Ela pensou um pouco e falou:
— Quero sim.
Tentando conter meu sorriso de alegria descemos em silêncio no elevador e seguimos até o restaurante que ficava ao lado do hospital, em que a maioria dos funcionários e dos acompanhantes almoçavam.
Ela parecia sem jeito ao meu lado, como se não estive acostumada com uma companhia masculina há algum tempo ou como se não estivesse acostumada com companhia alguma.
No restaurante Alice serviu-se apenas de comidas leves e folhas e eu para acompanhá-la também me servi de pouca comida e juntos fomos no sentar.
De início parecíamos sem assunto até que ela me perguntou para puxar assunto:
— Faz tempo que você trabalha aqui?
— Não, não faz nem três meses, antes daqui eu trabalhava na emergência de outro hospital, mas eu não gostava daquela loucura e minha amiga, a Mônica, me avisou que aqui tinham vagas em aberto e aqui estou eu.
— Que legal. As enfermeiras me falam muito bem de você e falam muito. — Ela riu. — Você é muito popular entre elas. — Sorri feliz, pois sabia que elas estavam fazendo propaganda a meu respeito por saberem do meu interesse na Alice, mas também pensei que ela podia ter interpretado todos os elogios das minhas amigas de outro modo e me apressei em deixar claro.
— São todas minhas amigas, assim como os Médicos e todos os outros funcionários do hospital.

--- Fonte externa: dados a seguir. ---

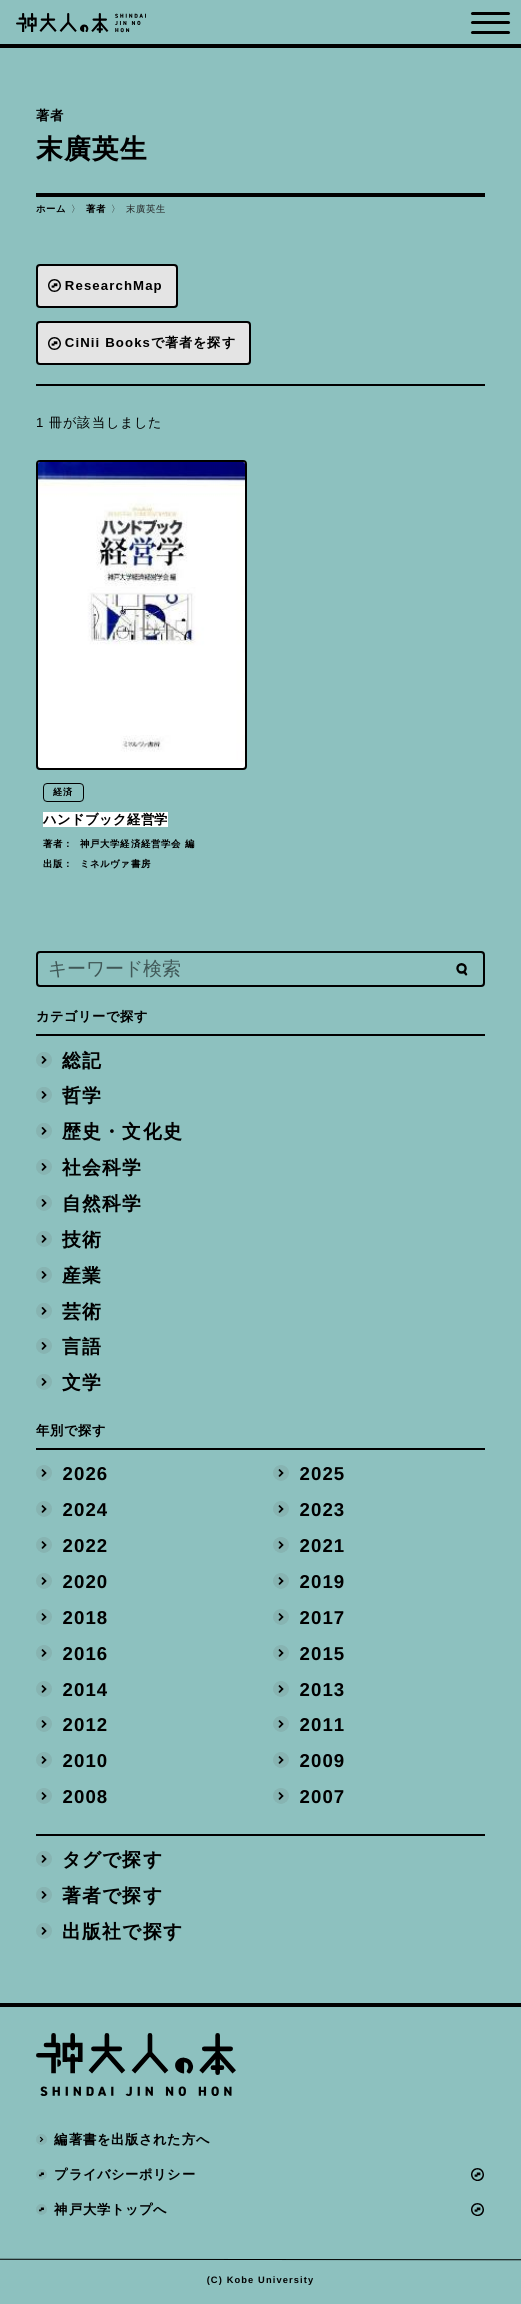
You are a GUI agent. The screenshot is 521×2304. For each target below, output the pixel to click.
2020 (86, 1583)
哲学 (83, 1098)
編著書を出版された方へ (132, 2141)
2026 (86, 1476)
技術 (83, 1241)
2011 (323, 1727)
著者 (96, 209)
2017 (323, 1619)
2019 (323, 1583)
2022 (86, 1547)
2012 (86, 1727)
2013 (323, 1691)
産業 (83, 1277)
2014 (86, 1691)
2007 (323, 1798)
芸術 (83, 1313)
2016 (86, 1655)
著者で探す (113, 1897)
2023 (323, 1511)
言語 (83, 1349)
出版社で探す (123, 1933)
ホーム (51, 209)
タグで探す (113, 1861)
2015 (323, 1655)
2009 (323, 1762)
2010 (86, 1762)
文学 (83, 1384)
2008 (86, 1798)
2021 (323, 1547)
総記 (83, 1062)
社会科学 (103, 1169)
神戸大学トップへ (111, 2211)
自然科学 (103, 1205)
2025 (323, 1476)
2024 (86, 1511)
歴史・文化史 (123, 1133)
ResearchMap (114, 285)
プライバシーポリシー (125, 2176)
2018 (86, 1619)
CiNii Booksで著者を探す (150, 342)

Tenho sorte de por onde passo faço muitos amigos.
Ela sorriu.
— Percebi que você é uma boa pessoa e por isso estamos aqui almoçando. — Fiquei sem jeito com o seu elogio e perguntei para tirar o foco de mim:
— Você mora aqui perto?
— Mais ou menos, moro a uns quinze minutos de carro.
— Sempre morou aqui?
— Não. — Ela deu uma pausa como se pensasse se contava ou não a sua vida para um desconhecido, mas acho que a transmiti confiança, então continuou: — Me mudei para cá na semana que descobri a gravidez, estávamos muito felizes, meu marido era policial, tinha conseguido um ótimo emprego aqui e na semana seguinte, depois de desempacotar a última caixa da mudança, perdi meu marido e mesmo não tendo ninguém nessa cidade, decidi ficar na nossa casa, porque na outra eu também não tinha.
— Sinto muito.
— Agora estou bem quanto a solidão, têm vezes que dói, mas foi mais difícil nos primeiros meses, depois me apeguei aos preparativos da chegada do Antony para tentar esquecer... Aí ele nasceu antes do tempo e eu estou revivendo toda a dor e o medo de perder...
— Ele vai ficar bem, você não vai perdê-lo. — Instintivamente peguei na sua mão e ela me olhou.

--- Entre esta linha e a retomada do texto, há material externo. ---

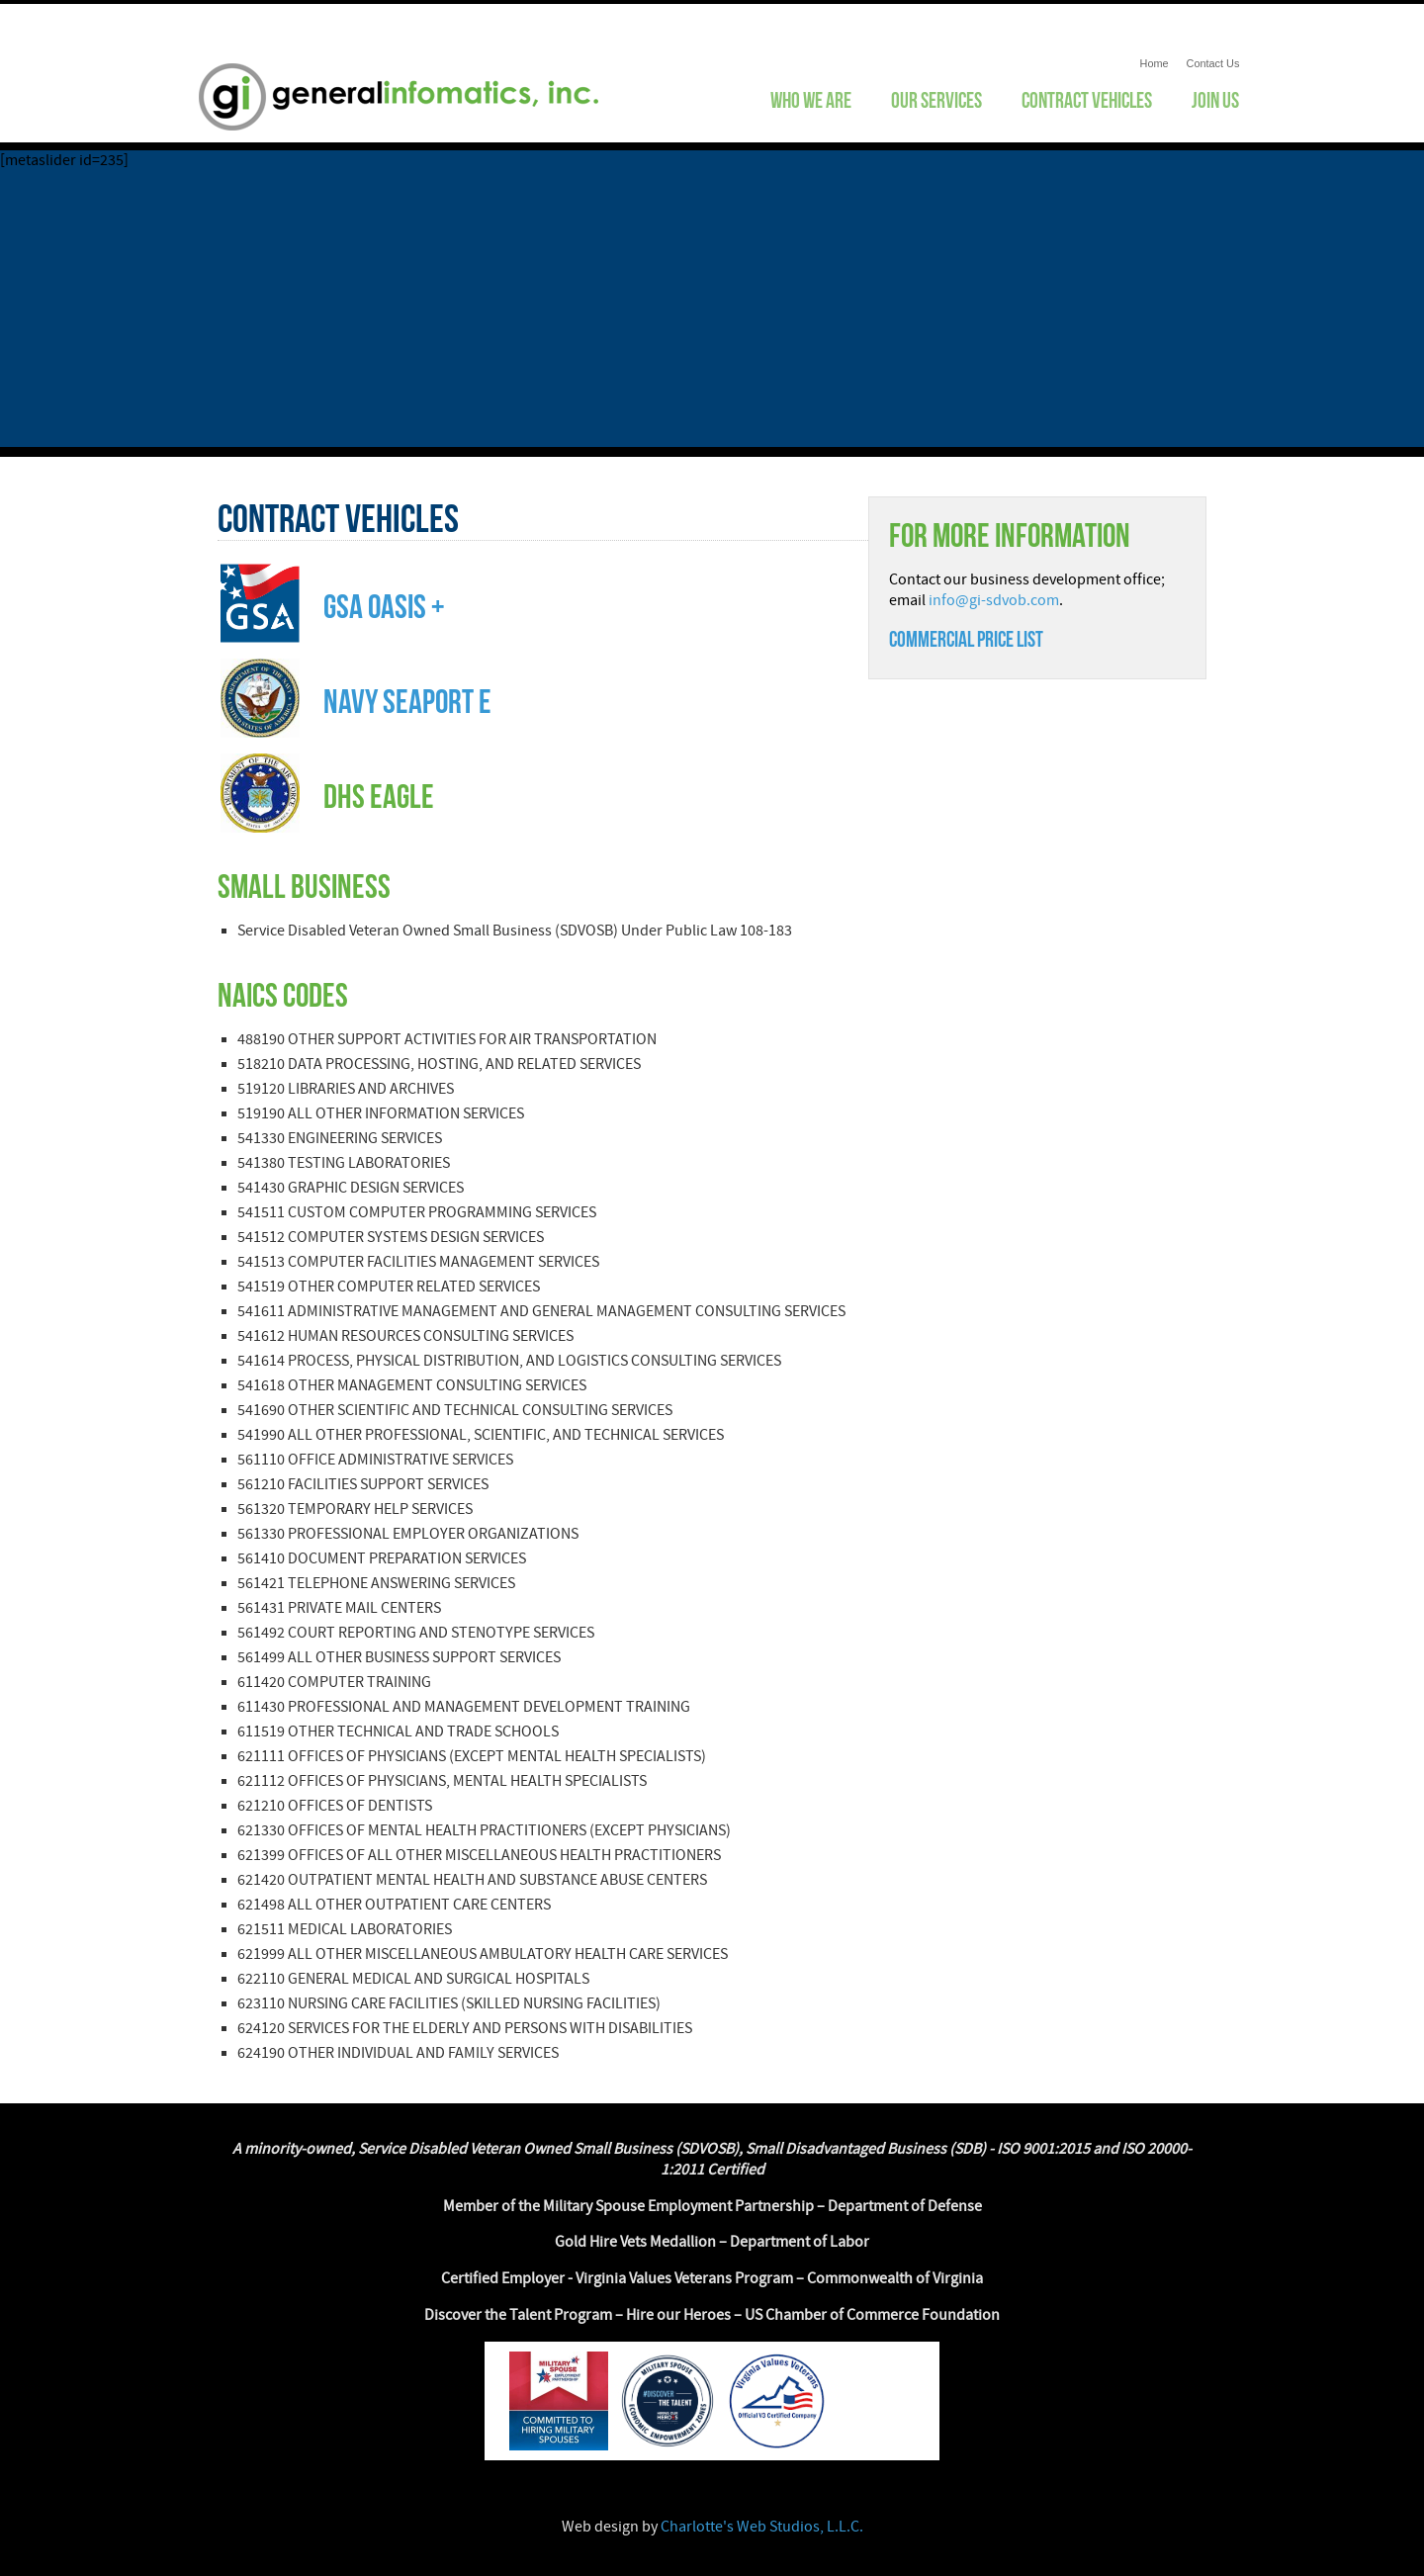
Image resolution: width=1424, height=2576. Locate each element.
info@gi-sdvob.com (994, 600)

— Sim, tem razão. — Soltou a sua mão da minha e parecendo sem graça por ficar com os olhos marejados na frente de alguém que acabou de conhecer. — Desculpa por descarregar toda a minha frustração em você.
— Imagina! Amigos são para isso.
Ela sorriu de um jeito genuíno para a minha menção da palavra amigo e eu me senti incrível por tê-la feito sorrir depois de um momento triste.

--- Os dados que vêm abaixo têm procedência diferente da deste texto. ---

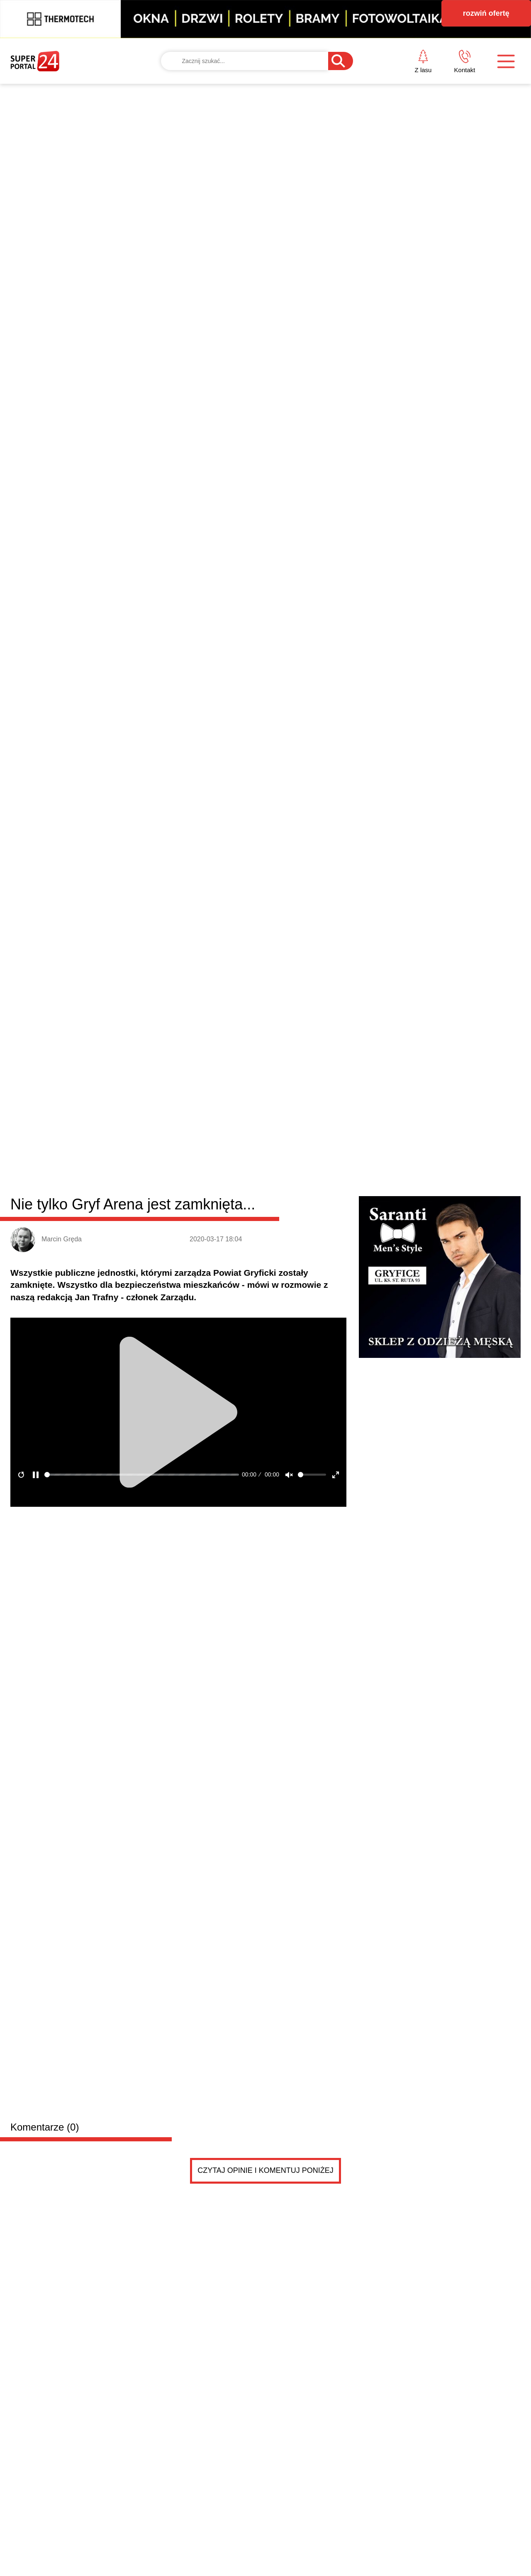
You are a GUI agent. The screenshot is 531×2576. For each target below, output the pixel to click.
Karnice (230, 987)
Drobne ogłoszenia (73, 1487)
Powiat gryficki (61, 985)
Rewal (286, 987)
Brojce (260, 987)
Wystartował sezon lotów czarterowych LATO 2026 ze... (388, 1352)
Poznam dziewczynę (143, 1735)
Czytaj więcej (476, 1444)
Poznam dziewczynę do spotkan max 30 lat (161, 1752)
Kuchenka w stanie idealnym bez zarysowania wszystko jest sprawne (195, 1652)
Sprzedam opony (137, 1536)
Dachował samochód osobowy (198, 1273)
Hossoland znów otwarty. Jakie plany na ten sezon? (382, 1371)
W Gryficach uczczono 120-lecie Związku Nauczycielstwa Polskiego (455, 1220)
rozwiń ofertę (486, 13)
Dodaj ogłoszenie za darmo (189, 1486)
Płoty (162, 987)
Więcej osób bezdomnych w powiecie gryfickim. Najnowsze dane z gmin (330, 1220)
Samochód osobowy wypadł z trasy (355, 1389)
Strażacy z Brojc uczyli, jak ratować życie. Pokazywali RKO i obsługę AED (192, 1406)
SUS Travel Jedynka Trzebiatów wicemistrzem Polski (384, 1295)
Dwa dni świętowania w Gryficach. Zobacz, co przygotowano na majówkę (66, 1406)
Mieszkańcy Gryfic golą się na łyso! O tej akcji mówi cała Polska (455, 1097)
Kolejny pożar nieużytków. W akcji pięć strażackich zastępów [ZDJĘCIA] (327, 1097)
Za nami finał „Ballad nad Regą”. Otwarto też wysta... (384, 1313)
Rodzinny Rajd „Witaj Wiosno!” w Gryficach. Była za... (385, 1332)
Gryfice (136, 987)
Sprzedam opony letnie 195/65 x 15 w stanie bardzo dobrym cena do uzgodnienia (211, 1553)
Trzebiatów (194, 987)
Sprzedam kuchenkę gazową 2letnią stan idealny (196, 1635)
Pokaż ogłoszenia (312, 1828)
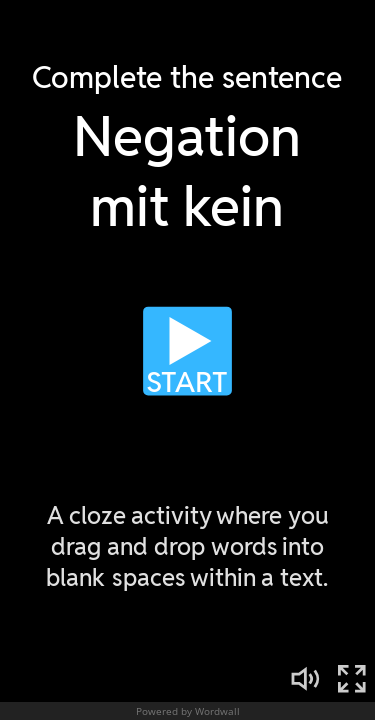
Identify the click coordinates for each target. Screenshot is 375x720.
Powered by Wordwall (188, 711)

Após alguns assuntos aleatórios infelizmente a hora passou rápido, terminamos de almoçar e voltamos para o hospital, ao chegarmos no nosso andar, nos despedimos de maneira tímida, ela agradeceu o almoço e foi se preparar para entrar na UTI, já eu me preparava para voltar ao berçário, entretanto dentro de mim o sentimento que prevalecia era de ansiedade e eu só contava os minutos para alguns momentos com ela novamente.